Model: Random Forest
ROC-AUC Score: 0.9473372122505779
Matthews Correlation Coefficient: 0.5305007270035996
Balanced Accuracy: 0.7301029824520024
Cohen's Kappa: 0.522373412431687



100%|██████████| 5/5 [02:43<00:00, 32.64s/it]

Model: KNN
ROC-AUC Score: 0.8766933286947497
Matthews Correlation Coefficient: 0.4591059091639883
Balanced Accuracy: 0.6995381562809566
Cohen's Kappa: 0.45226155334258833






From the output, we can interpret the following:

Logistic Regression: The model has the second-highest ROC-AUC score (0.9424) among all models, indicating good performance in distinguishing between the positive and negative classes. It has a moderate Matthews Correlation Coefficient (0.5119) and Balanced Accuracy (0.7048), suggesting that there's still room for improvement in handling class imbalance. The Cohen's Kappa (0.4936) is moderate, indicating a reasonable agreement between the predicted and actual classes, but there's still potential for improvement.

Decision Tree: This model has the lowest ROC-AUC score (0.7413), suggesting it's not as good at distinguishing between positive and negative classes compared to the other models. It has moderate scores for Matthews Correlation Coefficient (0.4783), Balanced Accuracy (0.7413), and Cohen's Kappa (0.4782), indicating that it's not handling the class imbalance very well.

SVM: The SVM model has a good ROC-AUC score (0.9148), but lower Matthews Correlation Coefficient (0.5000), Balanced Accuracy (0.6974), and Cohen's Kappa (0.4801) scores. These lower scores suggest that the SVM model could be improved in terms of handling class imbalance and agreement between predicted and actual classes.

Random Forest: This model has the highest ROC-AUC score (0.9473) among all models, indicating excellent performance in distinguishing between the positive and negative classes. It also has the highest Matthews Correlation Coefficient (0.5305), Balanced Accuracy (0.7301), and Cohen's Kappa (0.5224) scores, suggesting it's handling the class imbalance better than the other models and has better agreement between the predicted and actual classes.

KNN: The KNN model has a decent ROC-AUC score (0.8767) but lower Matthews Correlation Coefficient (0.4591), Balanced Accuracy (0.6995), and Cohen's Kappa (0.4523) scores. This indicates that the KNN model could be improved in terms of handling class imbalance and agreement between predicted and actual classes.

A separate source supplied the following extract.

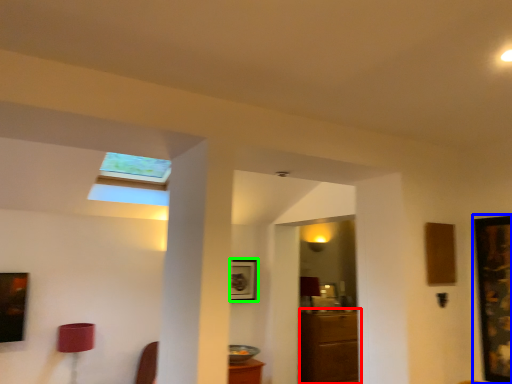 Question: Considering the real-world distances, which object is closest to furniture (highlighted by a red box)? picture frame (highlighted by a blue box) or picture frame (highlighted by a green box).

Choices:
 (A) picture frame
 (B) picture frame

Answer: (B) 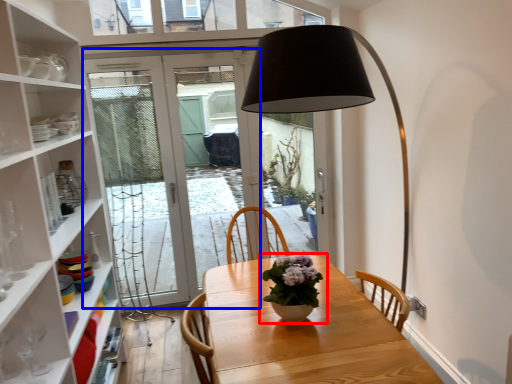 Question: Among these objects, which one is nearest to the camera, houseplant (highlighted by a red box) or door (highlighted by a blue box)?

Overall, the Random Forest model appears to be the best performing model among the ones tested, considering all the evaluation metrics. However, there's still room for improvement in all the models, especially when it comes to handling class imbalance.

By considering these additional metrics, we can confirm that the Random Forest model is indeed the best-performing model among the ones tested, as it has the highest scores for all the evaluation metrics, including ROC-AUC. This reinforces our previous interpretation based on just the ROC-AUC scores.